When Cathy and I cleaned our her house in 2009, the hardest room for me was that tiny, tiny darkroom tucked under the staircase. It couldn’t have been more than 4 feet wide, maybe 10 feet deep, and for all the years of my childhood it held a rather large and very toasty hot water heater. Somehow, I’m sure with Russell’s help, she wedged in an L-shaped workbench that held a photographic enlarger and three trays of developer, stop bath and fixer. Those chemical solutions carry an overwhelming odor even in a large darkroom (remember the smell when you walked into Lamb’s Camera Shop?) and it was just concentrated in that small space. There was a half-moon-shaped cutout in the bottom of the door with a piece of heavy fabric over it to block out all lights. And every surface in the kitchen was doing double duty for dripping negatives and drying prints on Developing Days.
Sara was very satisfied with her makeshift photography lab and she turned out extraordinary work for a self-taught camera bug. When she was making prints just for fun, she’d often let us slip in and help, and I still remember the thrill of seeing those images emerge from shiny blank paper in the developing tray. The downside to this hobby was the bathroom ban. Until the upstairs rooms were finished, sometime in the mid-60s, the only bathroom in the house was directly across the back hall from the darkroom. Even a sliver of light from the bathroom or the small window that looked out over the back porch could ruin a batch of negatives, so we were banned from answering nature’s call while Sara was developing Commercial Appeal photos. I would hop from foot to foot, calling in and begging her to tell me when she would be finished, and it would always be “Just a few more minutes. Just one more picture. Go next door.” “Go next door” meant a dash across the driveway to the Gwins’ house, where we basically had free reign and lifetime bathroom privileges. God bless Nancy and Elmer Gwin: I’d be on dialysis now if not for them.

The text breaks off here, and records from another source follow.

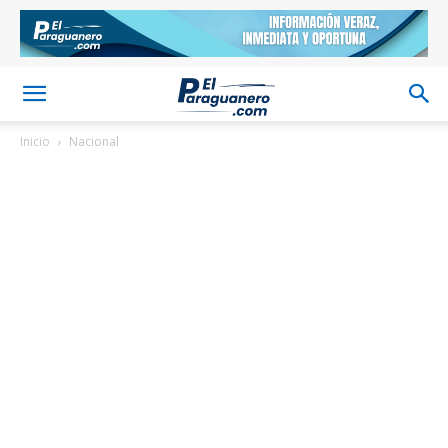
Inicio
Nacional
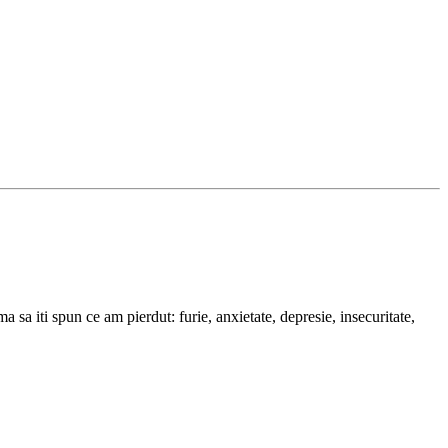
 sa iti spun ce am pierdut: furie, anxietate, depresie, insecuritate,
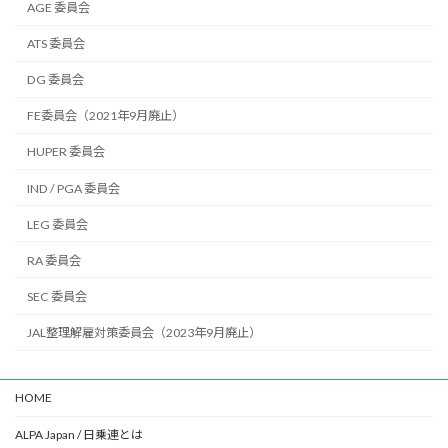
AGE 委員会
ATS 委員会
DG 委員会
FE委員会（2021年9月廃止）
HUPER 委員会
IND / PGA 委員会
LEG 委員会
RA 委員会
SEC 委員会
JAL整理解雇対策委員会（2023年9月廃止）
HOME
ALPA Japan / 日乗連とは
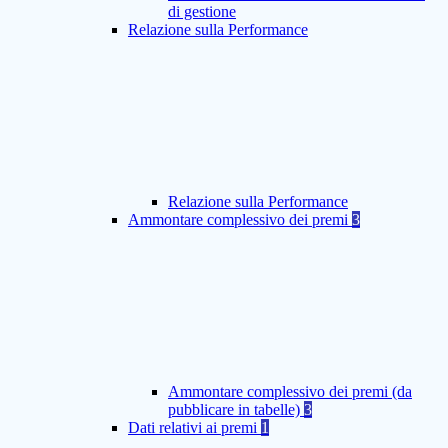
di gestione
Relazione sulla Performance
Relazione sulla Performance
Ammontare complessivo dei premi
3
Ammontare complessivo dei premi (da
pubblicare in tabelle)
3
Dati relativi ai premi
1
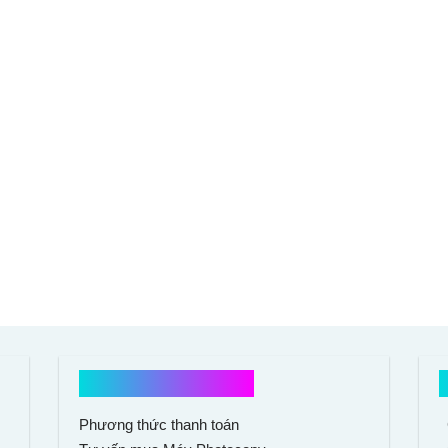
Hổ trợ mua hàng
Phương thức thanh toán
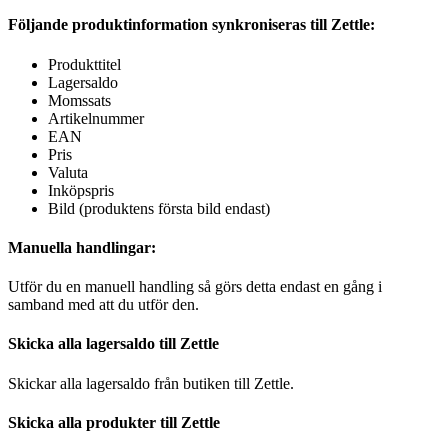
Följande produktinformation synkroniseras till Zettle:
Produkttitel
Lagersaldo
Momssats
Artikelnummer
EAN
Pris
Valuta
Inköpspris
Bild (produktens första bild endast)
Manuella handlingar:
Utför du en manuell handling så görs detta endast en gång i
samband med att du utför den.
Skicka alla lagersaldo till Zettle
Skickar alla lagersaldo från butiken till Zettle.
Skicka alla produkter till Zettle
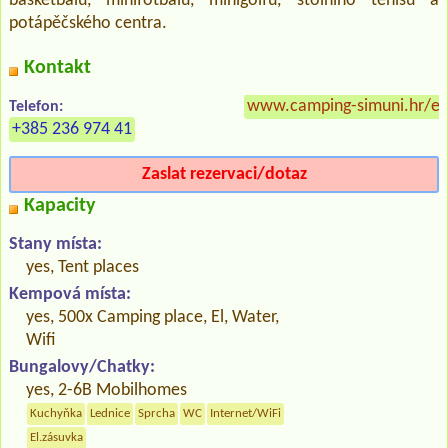
basketbalu, minifotbalu, minigolfu, stolního tenisu a
potápěčského centra.
Kontakt
www.camping-simuni.hr/e
Telefon:
+385 236 974 41
Zaslat rezervaci/dotaz
Kapacity
Stany místa:
yes, Tent places
Kempová místa:
yes, 500x Camping place, El, Water,
Wifi
Bungalovy/Chatky:
yes, 2-6B Mobilhomes
Kuchyňka
Lednice
Sprcha
WC
Internet/WiFi
El.zásuvka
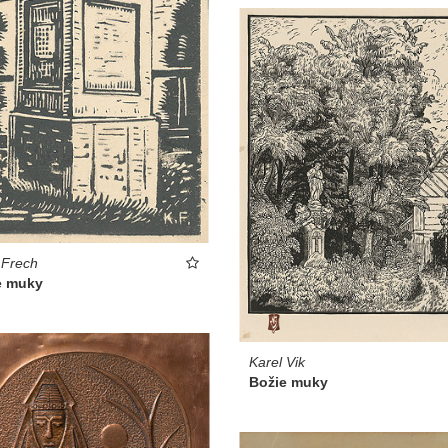
 Frech
e muky
Karel Vik
Božie muky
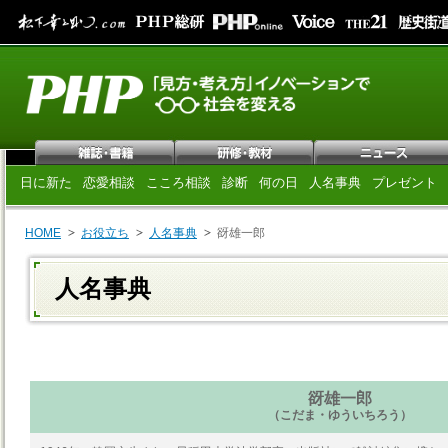
日に新た
恋愛相談
こころ相談
診断
何の日
人名事典
プレゼント
HOME
お役立ち
人名事典
谺雄一郎
人名事典
谺雄一郎
（こだま・ゆういちろう）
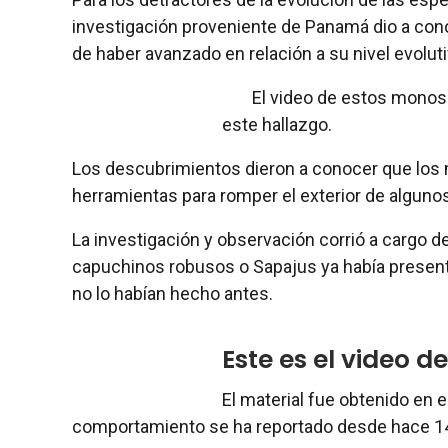
investigación proveniente de Panamá dio a co
de haber avanzado en relación a su nivel evoluti
El video de estos monos y
este hallazgo.
Los descubrimientos dieron a conocer que los
herramientas para romper el exterior de algun
La investigación y observación corrió a cargo 
capuchinos robusos o Sapajus ya había present
no lo habían hecho antes.
Este es el video 
El material fue obtenido en 
comportamiento se ha reportado desde hace 1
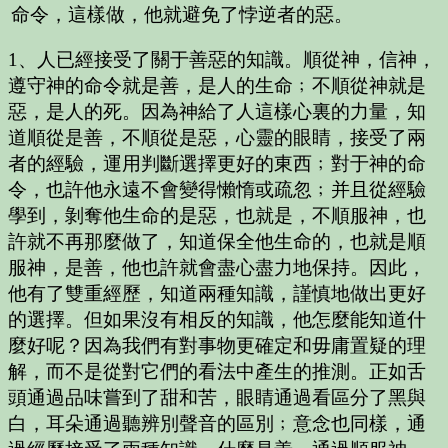
命令，這樣做，他就避免了悖逆者的惡。
1、人已經接受了關于善惡的知識。順從神，信神，
遵守神的命令就是善，是人的生命﹔不順從神就是
惡，是人的死。因為神給了人這樣心裏的力量，知
道順從是善，不順從是惡，心靈的眼睛，接受了兩
者的經驗，運用判斷選擇更好的東西﹔對于神的命
令，也許他永遠不會變得懶惰或疏忽﹔并且從經驗
學到，剝奪他生命的是惡，也就是，不順服神，也
許就不再那麼做了，知道保全他生命的，也就是順
服神，是善，他也許就會盡心盡力地保持。因此，
他有了雙重經歷，知道兩種知識，謹慎地做出更好
的選擇。但如果沒有相反的知識，他怎麼能知道什
麼好呢？因為我們有對事物更確定和毋庸置疑的理
解，而不是從對它們的看法中產生的推測。正如舌
頭通過品味嘗到了甜和苦，眼睛通過看區分了黑與
白，耳朵通過聽辨別聲音的區別﹔意念也同樣，通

One thing to watch for when The Help comes out on DVD: In the “toilets on the lawn” scene, where Hilly Holbrook shoves the newspaper photographer out of the way, notice the camera around his neck. That’s Sara’s old Yashicamat. Wouldn’t she be proud?
I wish i had known this earlier. I wish i had taken up photography earlier and been able to ask her questions and go shoot with her
maybe somewhere she’s laughing at my struggles and sending me some help
nice post
Now that I’ve figured out how to reverse-scan negatives into Iphoto, I’m consumed by a totally new and overwhelming Sara project. There are literally thousands of negatives, some in envelopes labeled “not printed,” meaning that none of us have seen them in her albums. And, for your interest and anyone else tagged into this blog, Turnrow Books will be doing an exhibit of Sara’s photographs of Greenwood children through the Christmas season. I hope this exposure will put some names with the faces. She id’ed some pictures but not many. I’m really excited about it and appreciate Turnrow’s support.